When I think back to my time in D.C., I think that the low expectations I had of my social life there was among the best things about it. I was in a city where I knew almost no one, and I let myself off the hook for feeling bad about not having something to do on a Friday or Saturday evening. Time did amazing things in those two winters away: it stretched like a lazy cat, and I could finally see that it was my choice to do whatever I wanted with it.

Not that you shouldn't have a social life: don't get me wrong. Just that occasionally, it's good to hide out. Good to be alone with your thoughts and plots. Good to set aside a vast expanse of time - however you define that - for playing with your muse.

If you're going to get your oar in the water, you've got to have a lake.

05 January 2010

On External Validation

I've been chatting with some folks on Stringing Words about organization.
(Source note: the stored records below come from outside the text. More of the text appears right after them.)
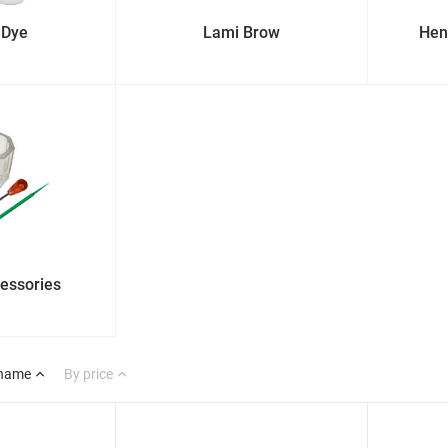
 Dye
Lami Brow
Hen
cessories
 name
By price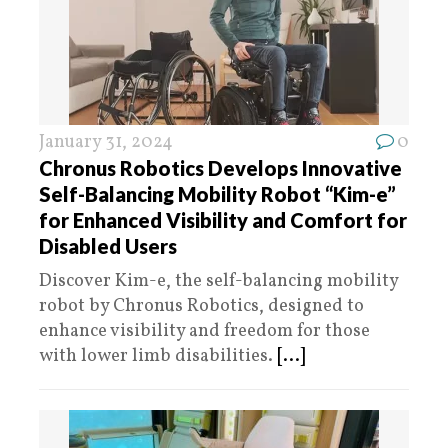
January 31, 2024
0
Chronus Robotics Develops Innovative
Self-Balancing Mobility Robot “Kim-e”
for Enhanced Visibility and Comfort for
Disabled Users
Discover Kim-e, the self-balancing mobility
robot by Chronus Robotics, designed to
enhance visibility and freedom for those
with lower limb disabilities.
[...]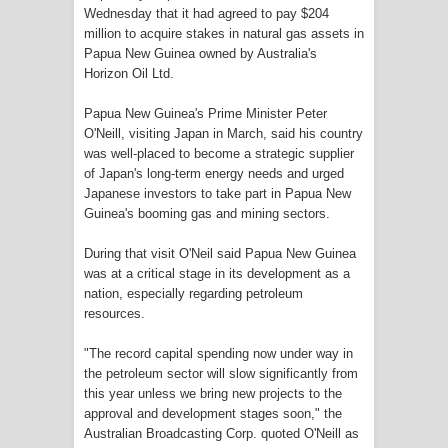
Frontier into National Food Belt with
Wednesday that it had agreed to pay $204
million to acquire stakes in natural gas assets in
Papua New Guinea owned by Australia's
Mechanized Rice Expansion
Horizon Oil Ltd.
Mentan Tinjau Program Cetak Sawah
Papua New Guinea's Prime Minister Peter
O'Neill, visiting Japan in March, said his country
dan Penanaman Padi di Merauke
was well-placed to become a strategic supplier
of Japan's long-term energy needs and urged
Mantan Sekda Jayawijaya Jadi
Japanese investors to take part in Papua New
Guinea's booming gas and mining sectors.
Tersangka Kasus Korupsi Jalan
During that visit O'Neil said Papua New Guinea
Lingkar
was at a critical stage in its development as a
nation, especially regarding petroleum
Papuan Artisans Take Center Stage
resources.
at Indonesia's National Craft
"The record capital spending now under way in
the petroleum sector will slow significantly from
Anniversary in Makassar
this year unless we bring new projects to the
approval and development stages soon," the
Australian Broadcasting Corp. quoted O'Neill as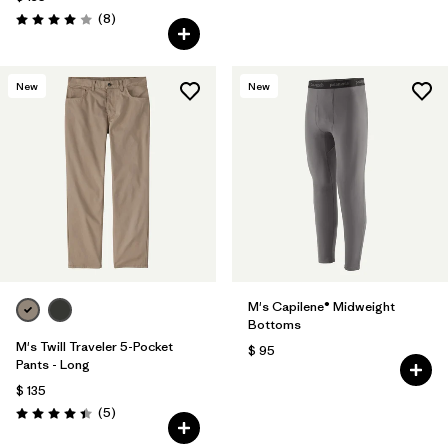
Comentarios
(8
)
Valoración: 4.0 / 5
New
New
M's Capilene® Midweight
Bottoms
M's Twill Traveler 5-Pocket
$ 95
Pants - Long
$ 135
Comentarios
(5
)
Valoración: 4.4 / 5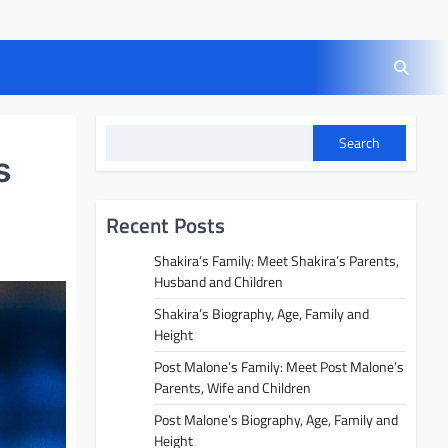
Search
s
Recent Posts
Shakira’s Family: Meet Shakira’s Parents,
Husband and Children
Shakira’s Biography, Age, Family and
Height
Post Malone’s Family: Meet Post Malone’s
Parents, Wife and Children
Post Malone’s Biography, Age, Family and
Height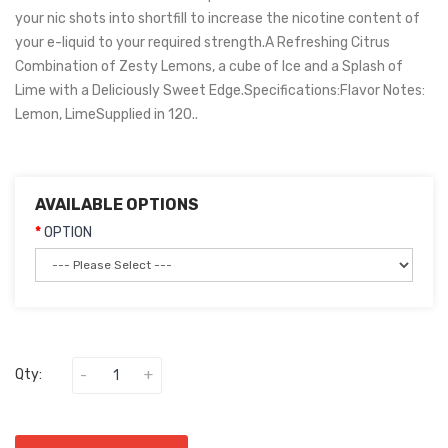
your nic shots into shortfill to increase the nicotine content of
your e-liquid to your required strength.A Refreshing Citrus
Combination of Zesty Lemons, a cube of Ice and a Splash of
Lime with a Deliciously Sweet Edge.Specifications:Flavor Notes:
Lemon, LimeSupplied in 120..
AVAILABLE OPTIONS
OPTION
Qty: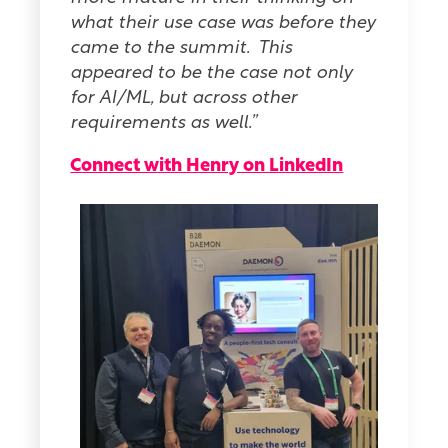
what their use case was before they
came to the summit. This
appeared to be the case not only
for AI/ML, but across other
requirements as well.”
Connect with Henry on LinkedIn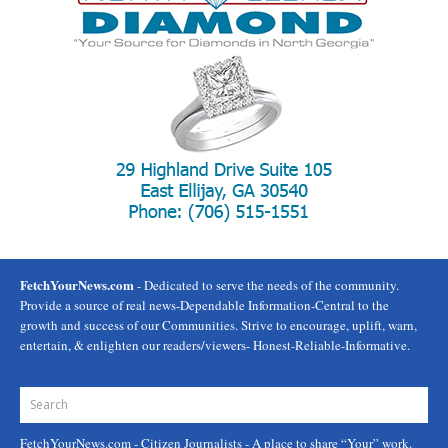
FetchYourNews.com
- Dedicated to serve the needs of the community.
Provide a source of real news-Dependable Information-Central to the
growth and success of our Communities. Strive to encourage, uplift, warn,
entertain, & enlighten our readers/viewers- Honest-Reliable-Informative.
FetchYourNews.com
- Citizen Journalists - A place to share “Your” work.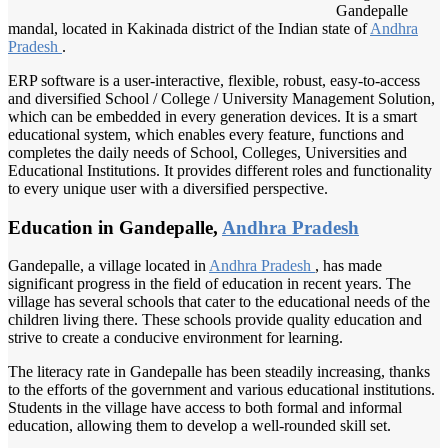
Gandepalle
mandal, located in Kakinada district of the Indian state of
Andhra
Pradesh
.
ERP software is a user-interactive, flexible, robust, easy-to-access
and diversified School / College / University Management Solution,
which can be embedded in every generation devices. It is a smart
educational system, which enables every feature, functions and
completes the daily needs of School, Colleges, Universities and
Educational Institutions. It provides different roles and functionality
to every unique user with a diversified perspective.
Education in Gandepalle,
Andhra Pradesh
Gandepalle, a village located in
Andhra Pradesh
, has made
significant progress in the field of education in recent years. The
village has several schools that cater to the educational needs of the
children living there. These schools provide quality education and
strive to create a conducive environment for learning.
The literacy rate in Gandepalle has been steadily increasing, thanks
to the efforts of the government and various educational institutions.
Students in the village have access to both formal and informal
education, allowing them to develop a well-rounded skill set.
I am by no means a naturally organized person. One of my biggest issues has been fighting chaos in my physical environment. I don't like it when things aren't clean, but I do have a high tolerance for disorganization and a moderate tolerance for filth. My partner is similarly disposed. It seems that there is always something else to do, no matter how much of a disaster area our home is.
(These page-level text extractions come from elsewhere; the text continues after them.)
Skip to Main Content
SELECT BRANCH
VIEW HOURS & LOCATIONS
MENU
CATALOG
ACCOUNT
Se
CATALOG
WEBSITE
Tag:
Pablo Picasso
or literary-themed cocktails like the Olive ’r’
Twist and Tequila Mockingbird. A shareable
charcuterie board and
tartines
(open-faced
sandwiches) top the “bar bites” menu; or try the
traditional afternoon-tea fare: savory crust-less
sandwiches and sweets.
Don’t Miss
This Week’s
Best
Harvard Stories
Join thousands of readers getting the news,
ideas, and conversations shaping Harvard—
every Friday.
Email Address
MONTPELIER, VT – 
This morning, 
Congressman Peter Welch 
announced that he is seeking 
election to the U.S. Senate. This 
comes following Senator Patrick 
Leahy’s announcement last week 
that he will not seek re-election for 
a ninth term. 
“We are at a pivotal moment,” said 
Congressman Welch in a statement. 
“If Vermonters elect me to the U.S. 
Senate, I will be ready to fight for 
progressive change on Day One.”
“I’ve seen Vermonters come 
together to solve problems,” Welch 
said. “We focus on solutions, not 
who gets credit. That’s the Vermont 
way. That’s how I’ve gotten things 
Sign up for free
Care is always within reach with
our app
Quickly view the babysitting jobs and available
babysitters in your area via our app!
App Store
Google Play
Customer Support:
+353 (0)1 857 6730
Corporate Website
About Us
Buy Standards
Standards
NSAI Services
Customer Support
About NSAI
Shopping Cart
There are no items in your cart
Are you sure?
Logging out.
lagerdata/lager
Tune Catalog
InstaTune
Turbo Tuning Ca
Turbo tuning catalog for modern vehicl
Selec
In the last few months, I came across a solution to my issues with keeping organized: the FlyLady. I mentioned her and her system as a way for one of the other Stringers to deal with clutter, and met with a neutral / negative reaction that gave me cause to think about why I love the FlyLady so much.

To me, the FlyLady is pure magic. Signing on to her email newsletter was one of the best things I've ever done for myself. Basically, she and her team send out a constant, enormous stream of email messages that give you a structured routine to follow so that the dishes get done, the toilet gets cleaned, and you are coached in numerous ways to create a gradual, general increase in the level of cleanliness of your home. I can totally see how some people would find the system and its accompanying barrage of messages annoying, but I totally needed a generous Southern lady to cajole me into using my vacuum.
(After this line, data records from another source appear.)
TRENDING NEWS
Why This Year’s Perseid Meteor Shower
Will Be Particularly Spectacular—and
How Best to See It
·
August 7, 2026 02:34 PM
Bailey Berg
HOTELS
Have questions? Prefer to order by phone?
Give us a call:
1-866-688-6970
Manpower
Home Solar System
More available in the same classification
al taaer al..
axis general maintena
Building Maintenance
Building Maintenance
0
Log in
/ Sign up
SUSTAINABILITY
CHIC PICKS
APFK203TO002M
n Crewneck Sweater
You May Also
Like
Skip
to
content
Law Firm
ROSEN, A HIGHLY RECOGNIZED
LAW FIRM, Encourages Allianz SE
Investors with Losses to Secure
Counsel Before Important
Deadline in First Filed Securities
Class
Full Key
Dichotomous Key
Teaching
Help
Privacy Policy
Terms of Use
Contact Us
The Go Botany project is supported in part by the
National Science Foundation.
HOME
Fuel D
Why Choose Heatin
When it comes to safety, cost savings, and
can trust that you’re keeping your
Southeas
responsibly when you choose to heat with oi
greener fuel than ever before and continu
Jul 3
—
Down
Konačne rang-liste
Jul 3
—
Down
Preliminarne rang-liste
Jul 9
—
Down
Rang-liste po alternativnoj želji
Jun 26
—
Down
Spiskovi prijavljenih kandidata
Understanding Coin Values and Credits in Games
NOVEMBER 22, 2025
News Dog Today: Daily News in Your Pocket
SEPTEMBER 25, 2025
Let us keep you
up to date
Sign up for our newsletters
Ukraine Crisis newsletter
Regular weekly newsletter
Talking about the FlyLady with others has led me to an insight about how I operate. It's something I already sort of knew, but it's always good to have reminders of who you are and what turns your crank.

I am totally susceptible to external validation. Which is another way of saying that my primary motivators come from the outside, and not from within.

That fact is part and parcel of being an extrovert. Where introverts are less likely to put it all out there, I have a hard time keeping it all in. Where introverts look to their inner selves for cues as to how things are going, I'm always looking for gold stars.

I would never say that one way is better than the other, although I'm extreme enough in my extroversion that I don't pretend to understand the inner workings of introverts and their self-motivational capacities.

All of this is to say, simply, that now that I've been reminded of this fact, I plan to use it to brainhack myself. The more cookies, treats, A plusses, gold stars, and pats on the back I can arrange to get, the better I'll perform, I'm sure. These don't have to be personal at all. When the FlyLady writes in her e-newsletter that she's proud of me, I know she's not really talking to me (exactly). But I still get a little thrill from it.

This inner gold star collecting princess will, I think, will be a major key to getting stuff done over the next little while.

So even though I am not really big on New Year's resolutions, with the turning of the calendar year and the beginning of a sort-of new decade, I did make some big plans for my writing, set some word count goals, and began to think about getting (even more) serious about my creative career.

Over on Stringing Words, the powers that be have set up yearly and monthly word count and project threads. Lots of people, myself included, have established lists of projects we hope to complete, things we'd like to see happen, and raw word counts we'd like to achieve. The site gives us a place to keep track of all these plans, and to note success as we meet them. Perfect for my inner princess.